Intelligent Surveillance Cameras
Using the extensive deployment of security cameras in public areas, AI video analysis and scene interpretation with computer vision have become indispensable components of surveillance systems. Compared to other data sources, such as mobile location, GPS, radar signals, etc., visual data from camera streams provide a wealth of information. Large-scale video analytics systems can collect statistical data regarding road traffic, public areas, buildings, and private properties. Modern AI vision software permits the video feed from almost any network camera. A single-edge device can process the video feeds from numerous cameras depending on its hardware architecture. Powerful edge servers may analyze anywhere from dozens to tens of thousands of cameras. Some IP camera manufacturers and turnkey point solutions offer on-camera intelligence in which the computing processor is included within the camera.

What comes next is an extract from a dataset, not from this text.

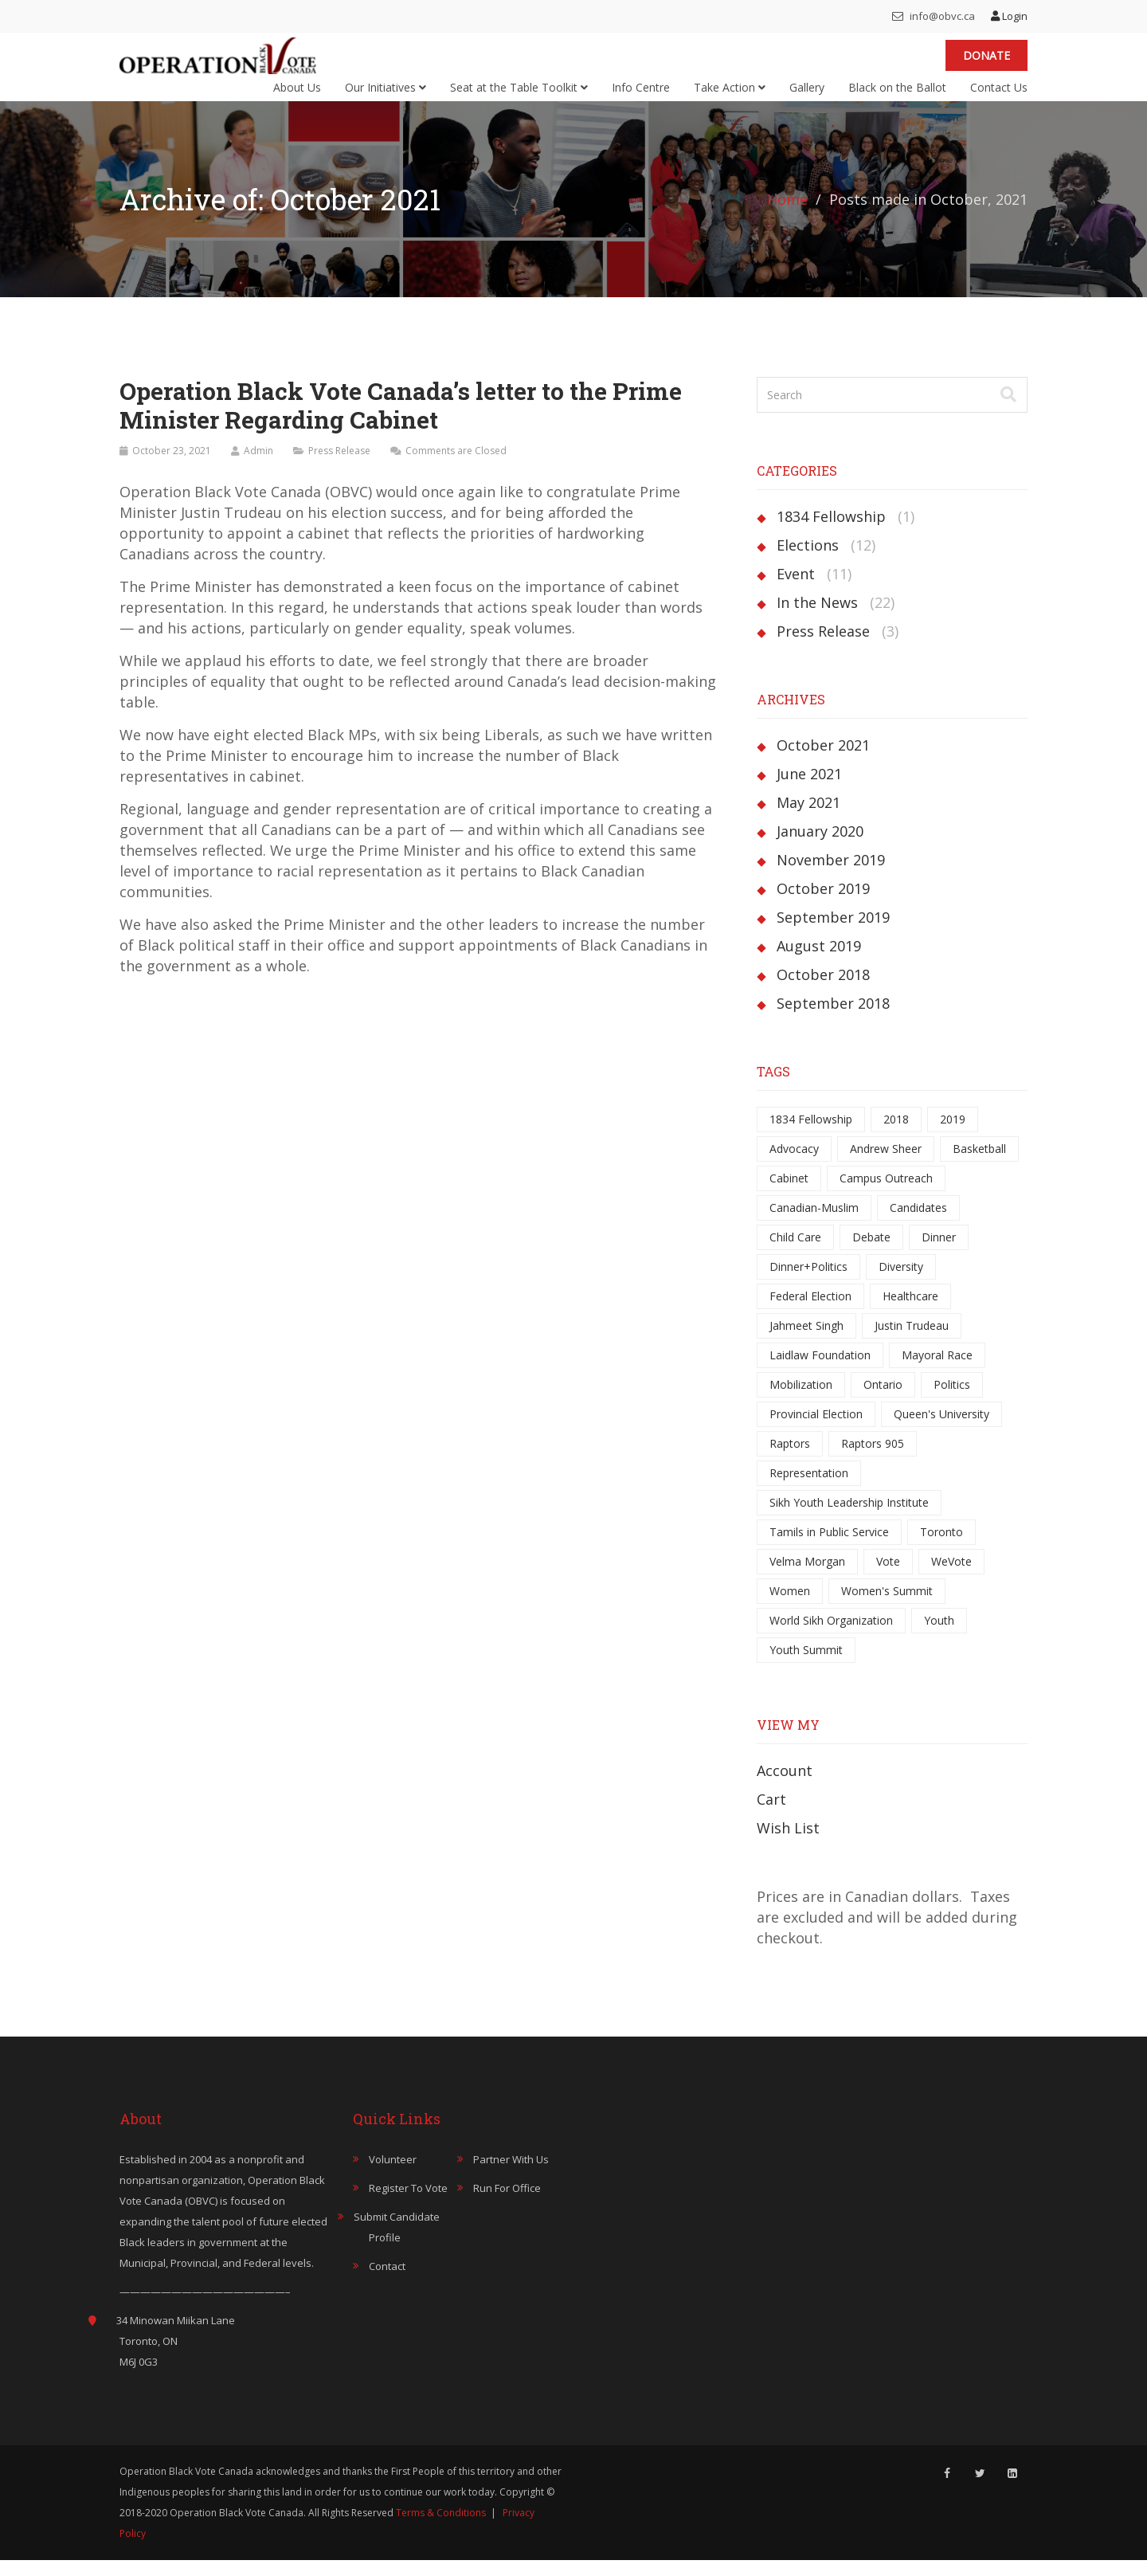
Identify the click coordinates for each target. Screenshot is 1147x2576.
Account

Enterprise systems typically segregate AI computation from the camera for various reasons. First, firms must maintain vendor independence and the flexibility to negotiate. Then, businesses must avoid technology lock-in and ensure system extensibility and integration. In addition, cameras with built-in AI processing do not permit scaling up hardware resources if a business needs to expand features or improve AI performance. In addition, most companies operate video surveillance systems with various cameras of various brands, generations, and types (Sony, Panasonic, Axis, Hikvision, Dahua, Samsung, and so on). It would be too expensive to replace all cameras, and standardization would incur lock-in expenses. Additionally, the majority of camera devices are replaced every two years.
AI Video Monitoring Systems
Traditional video surveillance systems rely solely on human operators and their judgment and vigilance, and intelligent AI analysis provides human operators with highly rapid, objective, and consistent data. Depending on the application, the AI vision program detects and predicts traffic congestion, security concerns, accidents, and other irregularities. The software capabilities of a typical computer vision system include data input acquisition, image preprocessing, deep learning inference, output aggregation, communication, and visualization. Such a computer vision system can execute a single program or numerous apps that each handle distinct challenges (anomaly detection, pose detection, object detection, etc.).